Population-genetic properties of differentiated human copy-number polymorphisms.

Copy-number variants (CNVs) can reach appreciable frequencies in the human population, and recent discoveries have shown that several of these copy-number polymorphisms (CNPs) are associated with human diseases, including lupus, psoriasis, Crohn disease, and obesity. Despite new advances, significant biases remain in terms of CNP discovery and genotyping. We developed a method based on single-channel intensity data and benchmarked against copy numbers determined from sequencing read depth to successfully obtain CNP genotypes for 1495 CNPs from 487 human DNA samples of diverse ethnic backgrounds. This microarray contained CNPs in segmental duplication-rich regions and insertions of sequences not represented in the reference genome assembly or on standard SNP microarray platforms. We observe that CNPs in segmental duplications are more likely to be population differentiated than CNPs in unique regions (p = 0.015) and that biallelic CNPs show greater stratification when compared to frequency-matched SNPs (p = 0.0026). Although biallelic CNPs show a strong correlation of copy number with flanking SNP genotypes, the majority of multicopy CNPs do not (40% with r > 0.8). We selected a subset of CNPs for further characterization in 1876 additional samples from 62 populations; this revealed striking population-differentiated structural variants in genes of clinical significance such as OCLN, a tight junction protein involved in hepatitis C viral entry. Our microarray design allows these variants to be rapidly tested for disease association and our results suggest that CNPs (especially those that cannot be imputed from SNP genotypes) might have contributed disproportionately to human diversity and selection.

[1]  Yehuda Ben-Shahar,et al.  Motile Cilia of Human Airway Epithelia Are Chemosensory , 2009, Science.

[2]  Alex E. Lash,et al.  Gene Expression Omnibus: NCBI gene expression and hybridization array data repository , 2002, Nucleic Acids Res..

[3]  N. Siva 1000 Genomes project , 2008, Nature Biotechnology.

[4]  M. Adams,et al.  Recent Segmental Duplications in the Human Genome , 2002, Science.

[5]  Joshua M. Korn,et al.  Mapping and sequencing of structural variation from eight human genomes , 2008, Nature.

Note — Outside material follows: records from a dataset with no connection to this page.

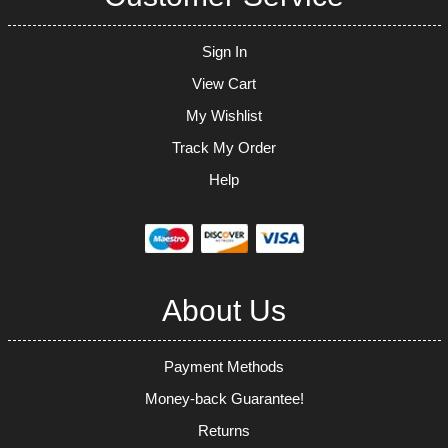
Sign In
View Cart
My Wishlist
Track My Order
Help
About Us
Payment Methods
Money-back Guarantee!
Returns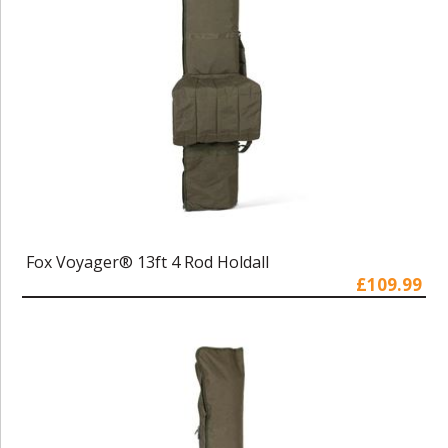
Fox Voyager® 13ft 4 Rod Holdall
£109.99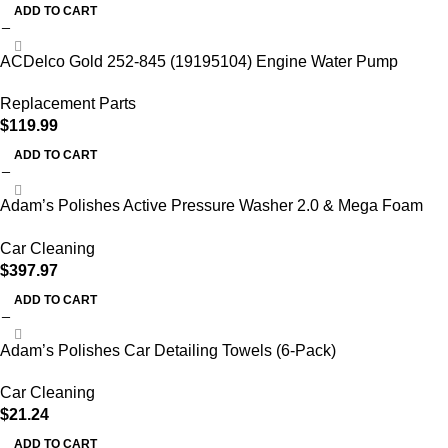
ADD TO CART
ACDelco Gold 252-845 (19195104) Engine Water Pump
Replacement Parts
$
119.99
ADD TO CART
Adam’s Polishes Active Pressure Washer 2.0 & Mega Foam
Car Soap
Car Cleaning
$
397.97
ADD TO CART
Adam’s Polishes Car Detailing Towels (6-Pack)
Car Cleaning
$
21.24
ADD TO CART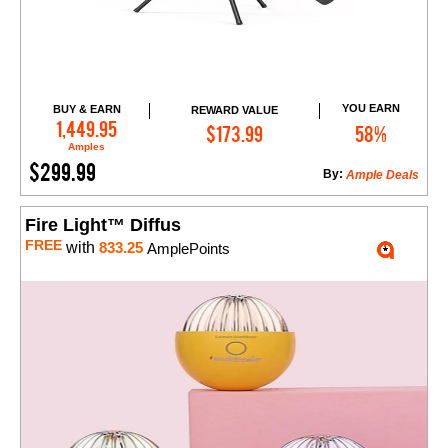
YOU EARN
BUY & EARN
REWARD VALUE
Add to Cart
1,449.95
$173.99
58%
Amples
$299.99
By:
Ample Deals
Fire Light™ Diffus
FREE
with
833.25
AmplePoints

[6]  Nancy F. Hansen,et al.  Accurate Whole Human Genome Sequencing using Reversible Terminator Chemistry , 2008, Nature.

[7]  Stephen R Quake,et al.  Whole-genome molecular haplotyping of single cells , 2011, Nature Biotechnology.

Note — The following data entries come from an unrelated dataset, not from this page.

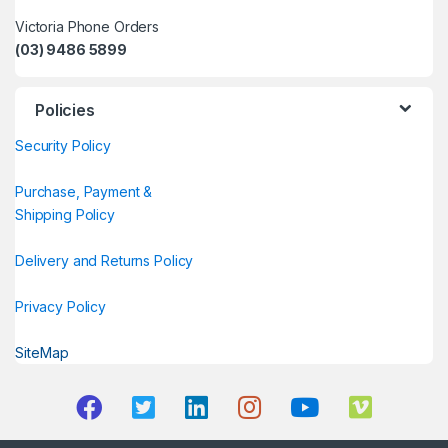
Victoria Phone Orders
(03) 9486 5899
Policies
Security Policy
Purchase, Payment &
Shipping Policy
Delivery and Returns Policy
Privacy Policy
SiteMap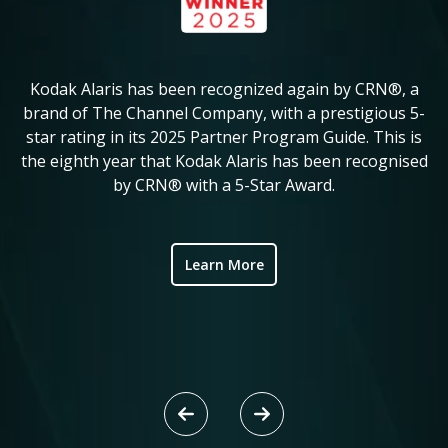
Kodak Alaris has been recognized again by CRN®, a
KM
in
brand of The Channel Company, with a prestigious 5-
star rating in its 2025 Partner Program Guide. This is
c
ve
the eighth year that Kodak Alaris has been recognised
by CRN® with a 5-Star Award.
ic
Learn More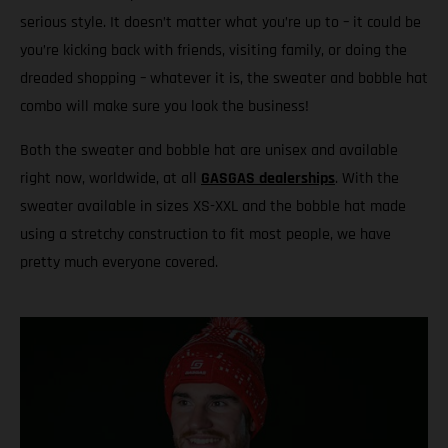
serious style. It doesn’t matter what you’re up to – it could be
you’re kicking back with friends, visiting family, or doing the
dreaded shopping – whatever it is, the sweater and bobble hat
combo will make sure you look the business!
Both the sweater and bobble hat are unisex and available
right now, worldwide, at all
GASGAS dealerships
. With the
sweater available in sizes XS-XXL and the bobble hat made
using a stretchy construction to fit most people, we have
pretty much everyone covered.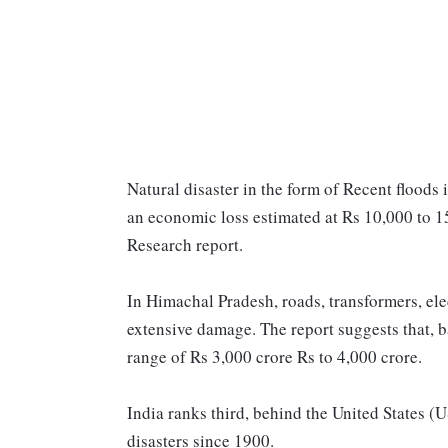
Natural disaster in the form of Recent floods 
an economic loss estimated at Rs 10,000 to 15
Research report.
In Himachal Pradesh, roads, transformers, ele
extensive damage. The report suggests that, ba
range of Rs 3,000 crore Rs to 4,000 crore.
India ranks third, behind the United States (
disasters since 1900.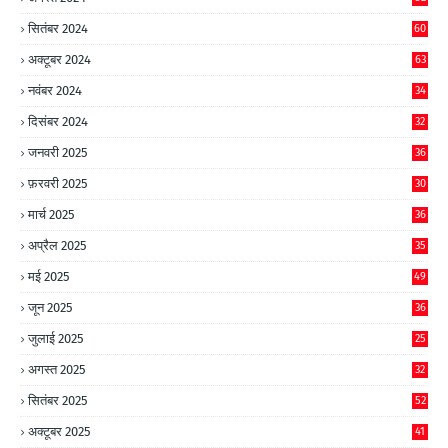
सितंबर 2024
60
अक्टूबर 2024
63
नवंबर 2024
34
दिसंबर 2024
32
जनवरी 2025
36
फ़रवरी 2025
30
मार्च 2025
36
अप्रैल 2025
35
मई 2025
49
जून 2025
36
जुलाई 2025
25
अगस्त 2025
32
सितंबर 2025
52
अक्टूबर 2025
41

[8]  E. Eichler,et al.  Characterization of Missing Human Genome Sequences and Copy-number Polymorphic Insertions , 2010, Nature Methods.

[9]  Joshua M. Korn,et al.  Integrated detection and population-genetic analysis of SNPs and copy number variation , 2008, Nature Genetics.

[10]  B. Weir,et al.  ESTIMATING F‐STATISTICS FOR THE ANALYSIS OF POPULATION STRUCTURE , 1984, Evolution; international journal of organic evolution.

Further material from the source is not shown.